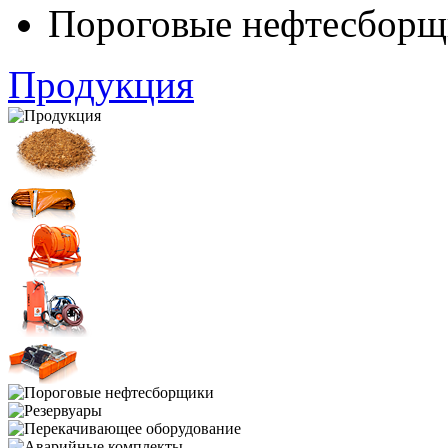
Пороговые нефтесборщ
Продукция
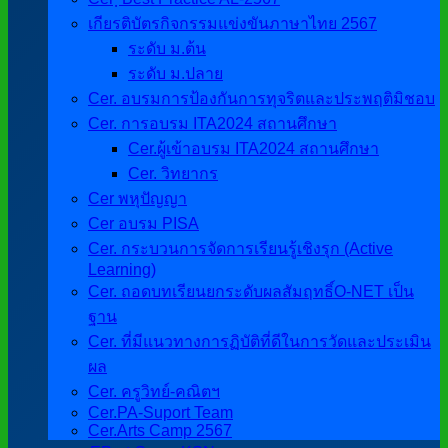
เกียรติบัตรกิจกรรมแข่งขันภาษาไทย 2567
ระดับ ม.ต้น
ระดับ ม.ปลาย
Cer. อบรมการป้องกันการทุจริตและประพฤติมิชอบ
Cer. การอบรม ITA2024 สถานศึกษา
Cer.ผู้เข้าอบรม ITA2024 สถานศึกษา
Cer. วิทยากร
Cer พหุปัญญา
Cer อบรม PISA
Cer. กระบวนการจัดการเรียนรู้เชิงรุก (Active
Learning)
Cer. ถอดบทเรียนยกระดับผลสัมฤทธิ์O-NET เป็น
ฐาน
Cer. ที่มีแนวทางการฏิบัติที่ดีในการวัดและประเมิน
ผล
Cer. ครูวิทย์-คณิตฯ
Cer.PA-Suport Team
Cer.Arts Camp 2567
■ ■ ■ ■ ■
An exact copy is needed of the closing lines of the entries above, counting from the one that contains "Cer.ผู้เข้าอบรม ITA2024 สถานศึกษา" and including it and the last.

Cer.ผู้เข้าอบรม ITA2024 สถานศึกษา
Cer. วิทยากร
Cer พหุปัญญา
Cer อบรม PISA
Cer. กระบวนการจัดการเรียนรู้เชิงรุก (Active
Learning)
Cer. ถอดบทเรียนยกระดับผลสัมฤทธิ์O-NET เป็น
ฐาน
Cer. ที่มีแนวทางการฏิบัติที่ดีในการวัดและประเมิน
ผล
Cer. ครูวิทย์-คณิตฯ
Cer.PA-Suport Team
Cer.Arts Camp 2567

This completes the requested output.